Standing in the Züger Gallery in Santa Fe before his oil painting Soldier caught in a storm of war memories, he softly expressed his anger at the way the United States left Afghanistan.
“We are the ones who left them [the Afghans] vulnerable, ”he said. “We made the wrong decision and we did it wrong. We should have pulled out, but we should have been more strategic. Video of people falling from the sky from this C-17 – it’s embarrassing. “
The Santa Fe native and member of the Osage Nation joined the military in 2000, before September 11. He served in Iraq and Afghanistan for 12 years. He hoped he could tell the difference.
“I could save someone’s life,” said Biss-Grayson, who served in a rescue unit. “I removed people from [crashed] helicopters, lifted people close to death, stabilized them. If I could help save one more person, this is what I was going to do.
“Taking them out and bringing them home anywhere – Kansas, Nebraska, New York, all those places – was one of them.”
When he returned home, “I had no more mission,” he said.

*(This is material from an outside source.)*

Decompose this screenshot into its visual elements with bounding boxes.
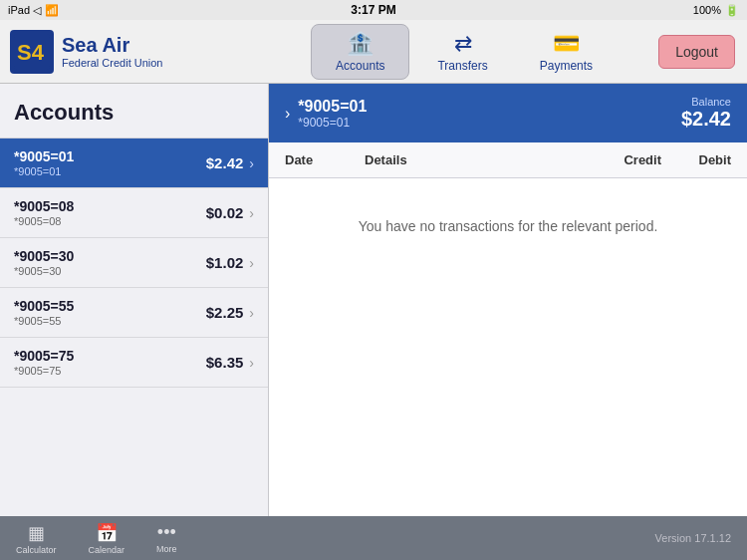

Noting the number of veterans who kill themselves each day – the Department of Veterans Affairs puts the number at around 20 – he decided he didn’t want to be a statistic as he went through “a cycle of trauma.”
Therapy, marriage, a child and art helped anchor it.
“I can paint it, express it, verbalize it, educate people so that we can do something about it,” he said of helping veterans with post-traumatic stress disorder .
However, it cannot change the outcome of the war in Afghanistan. He doesn’t mince words when talking about how it ended.
“Pull the bandage off, everyone is going to die and fuck everyone up,” he said, describing the US withdrawal.
As might be expected, opinions may differ among veterans on what, if anything, should be done next. Biss-Grayson said there was no reason for the United States to return except to save the Americans who remained and the Afghan civilians who aided the United States military.
Jones wants to return as a civilian to help rebuild the country. He thinks a lot of American veterans would do the same.
“We fucked these people,” he said.
Moores said he doesn’t believe there is a political will to return.
“If this turns out to be another training ground for terrorists, we may have to go back,” he said. “And we’ll come back to where we started. “
Ortegren believes a higher and deeper level of thought is required when it comes to planning for the next war.
“We have a rich tradition of honing and learning exactly how to wage the last war just in time to be completely oblivious by the time we enter the next,” he said, calling the exercise “more wicked. , difficult to see and participate in.
When asked what advice he would give to those considering another war, he sat in silence.
“I don’t know how to answer that question,” he said.